Across the data below, state how many lines hold "something", and reply with nothing but that number.
═════ MATERIAL SHOWN
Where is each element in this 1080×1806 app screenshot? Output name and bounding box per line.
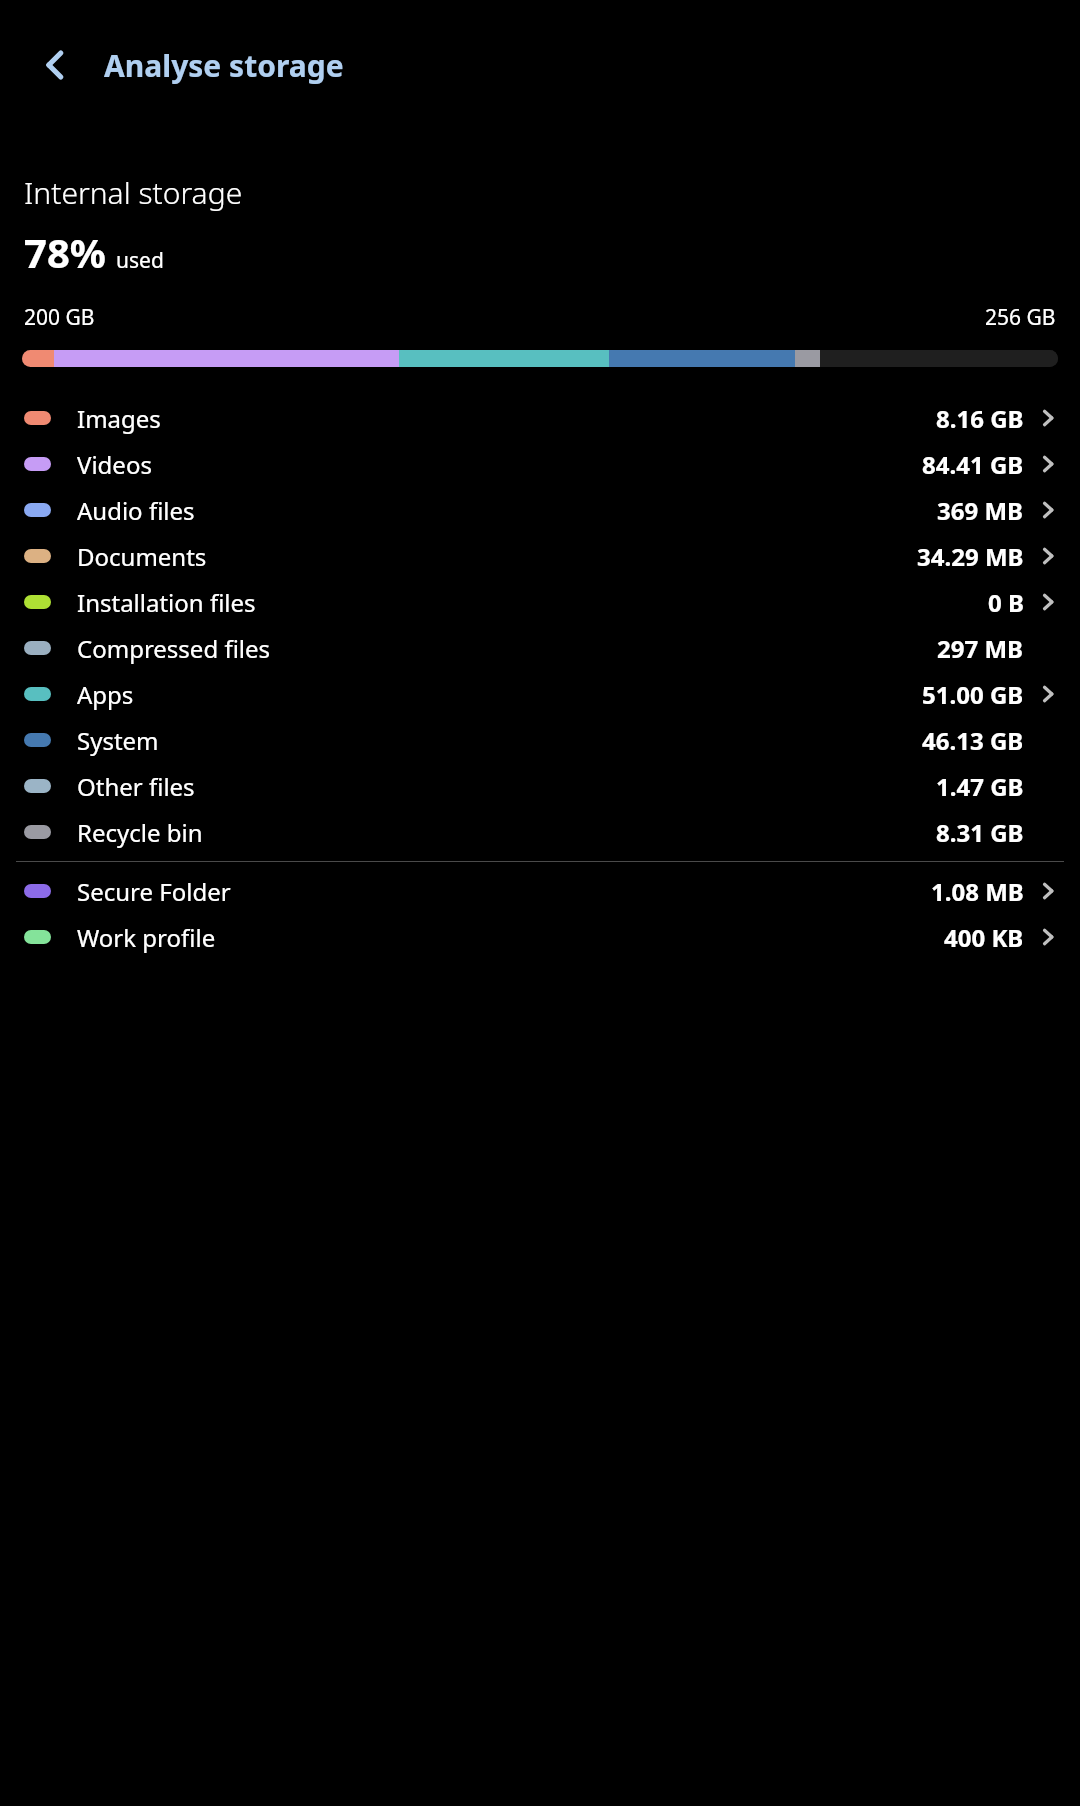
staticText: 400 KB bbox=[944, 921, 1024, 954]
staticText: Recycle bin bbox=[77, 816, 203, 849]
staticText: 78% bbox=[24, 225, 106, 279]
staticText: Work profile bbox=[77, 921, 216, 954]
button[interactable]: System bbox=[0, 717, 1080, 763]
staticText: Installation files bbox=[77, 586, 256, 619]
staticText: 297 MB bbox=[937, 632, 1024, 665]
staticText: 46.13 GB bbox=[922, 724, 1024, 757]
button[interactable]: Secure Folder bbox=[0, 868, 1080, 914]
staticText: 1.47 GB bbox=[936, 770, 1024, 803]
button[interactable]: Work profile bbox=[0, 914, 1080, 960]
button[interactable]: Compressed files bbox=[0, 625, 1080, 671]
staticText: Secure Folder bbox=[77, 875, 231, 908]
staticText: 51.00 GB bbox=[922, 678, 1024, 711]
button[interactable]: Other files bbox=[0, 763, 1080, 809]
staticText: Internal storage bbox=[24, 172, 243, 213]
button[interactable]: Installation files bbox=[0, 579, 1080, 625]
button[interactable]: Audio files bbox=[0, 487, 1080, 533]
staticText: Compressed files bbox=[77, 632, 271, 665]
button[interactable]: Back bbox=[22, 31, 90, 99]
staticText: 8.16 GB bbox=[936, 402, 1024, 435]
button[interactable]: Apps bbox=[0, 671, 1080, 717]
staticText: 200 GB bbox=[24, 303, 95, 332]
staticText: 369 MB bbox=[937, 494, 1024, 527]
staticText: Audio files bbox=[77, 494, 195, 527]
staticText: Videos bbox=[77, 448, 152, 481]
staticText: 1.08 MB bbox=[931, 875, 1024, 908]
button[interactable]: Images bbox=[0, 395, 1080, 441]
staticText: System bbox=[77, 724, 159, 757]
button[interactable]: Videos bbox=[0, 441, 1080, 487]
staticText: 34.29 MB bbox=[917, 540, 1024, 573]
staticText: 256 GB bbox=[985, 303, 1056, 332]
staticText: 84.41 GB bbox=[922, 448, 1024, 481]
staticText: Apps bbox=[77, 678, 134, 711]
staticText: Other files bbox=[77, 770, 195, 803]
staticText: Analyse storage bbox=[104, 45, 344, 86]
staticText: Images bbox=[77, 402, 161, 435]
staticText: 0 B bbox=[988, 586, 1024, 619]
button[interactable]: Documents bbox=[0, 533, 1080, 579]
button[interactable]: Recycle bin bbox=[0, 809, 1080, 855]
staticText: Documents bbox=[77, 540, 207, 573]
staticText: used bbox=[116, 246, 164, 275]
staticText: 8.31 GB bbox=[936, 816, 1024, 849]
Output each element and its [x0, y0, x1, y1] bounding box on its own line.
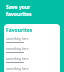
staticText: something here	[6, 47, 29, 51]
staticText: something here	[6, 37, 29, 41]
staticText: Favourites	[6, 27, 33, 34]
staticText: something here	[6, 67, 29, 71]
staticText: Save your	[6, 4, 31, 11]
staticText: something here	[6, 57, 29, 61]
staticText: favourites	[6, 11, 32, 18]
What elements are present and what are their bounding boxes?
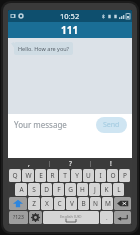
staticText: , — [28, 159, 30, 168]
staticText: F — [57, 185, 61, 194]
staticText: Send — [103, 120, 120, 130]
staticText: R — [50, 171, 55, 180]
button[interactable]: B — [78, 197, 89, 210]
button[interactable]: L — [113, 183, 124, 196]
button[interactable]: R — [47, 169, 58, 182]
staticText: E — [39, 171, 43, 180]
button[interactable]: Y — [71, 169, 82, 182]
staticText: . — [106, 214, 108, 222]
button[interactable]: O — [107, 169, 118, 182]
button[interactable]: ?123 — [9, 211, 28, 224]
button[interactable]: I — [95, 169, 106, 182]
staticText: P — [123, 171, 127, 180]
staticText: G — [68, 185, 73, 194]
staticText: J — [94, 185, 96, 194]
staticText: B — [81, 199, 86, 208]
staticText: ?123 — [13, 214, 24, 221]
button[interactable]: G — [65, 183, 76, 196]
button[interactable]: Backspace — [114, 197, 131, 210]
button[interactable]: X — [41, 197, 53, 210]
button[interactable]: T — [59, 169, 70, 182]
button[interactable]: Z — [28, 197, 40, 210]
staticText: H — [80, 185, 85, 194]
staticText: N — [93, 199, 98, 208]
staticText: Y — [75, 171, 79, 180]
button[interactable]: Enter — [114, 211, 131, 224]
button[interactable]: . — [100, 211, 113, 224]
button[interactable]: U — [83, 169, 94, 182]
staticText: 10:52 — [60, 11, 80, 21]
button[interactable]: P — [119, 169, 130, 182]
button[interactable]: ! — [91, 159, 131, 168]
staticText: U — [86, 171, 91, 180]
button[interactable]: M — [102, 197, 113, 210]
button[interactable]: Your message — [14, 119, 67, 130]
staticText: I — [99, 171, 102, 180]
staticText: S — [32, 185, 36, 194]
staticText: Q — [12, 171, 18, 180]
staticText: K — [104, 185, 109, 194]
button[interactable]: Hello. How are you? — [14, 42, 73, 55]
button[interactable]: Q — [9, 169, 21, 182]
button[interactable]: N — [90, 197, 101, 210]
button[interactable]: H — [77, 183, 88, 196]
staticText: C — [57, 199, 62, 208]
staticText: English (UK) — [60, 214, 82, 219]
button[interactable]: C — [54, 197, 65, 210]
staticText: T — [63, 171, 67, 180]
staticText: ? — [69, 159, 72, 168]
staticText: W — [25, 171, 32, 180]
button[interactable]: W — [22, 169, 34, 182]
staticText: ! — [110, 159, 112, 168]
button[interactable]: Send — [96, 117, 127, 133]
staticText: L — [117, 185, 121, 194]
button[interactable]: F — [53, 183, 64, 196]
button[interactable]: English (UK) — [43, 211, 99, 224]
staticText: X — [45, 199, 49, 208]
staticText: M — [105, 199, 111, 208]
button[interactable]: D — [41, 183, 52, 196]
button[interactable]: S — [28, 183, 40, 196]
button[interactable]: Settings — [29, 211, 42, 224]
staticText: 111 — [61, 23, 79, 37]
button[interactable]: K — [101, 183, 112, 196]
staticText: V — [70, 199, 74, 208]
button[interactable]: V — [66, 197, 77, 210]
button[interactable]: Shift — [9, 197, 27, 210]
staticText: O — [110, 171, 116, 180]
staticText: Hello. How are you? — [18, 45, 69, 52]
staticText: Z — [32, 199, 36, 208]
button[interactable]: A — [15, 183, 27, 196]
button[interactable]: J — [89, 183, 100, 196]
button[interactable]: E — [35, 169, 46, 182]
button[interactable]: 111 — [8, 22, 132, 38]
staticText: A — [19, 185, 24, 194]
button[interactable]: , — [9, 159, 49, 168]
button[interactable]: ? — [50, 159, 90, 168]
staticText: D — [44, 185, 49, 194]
══════════
**RESPONSE AREA**
4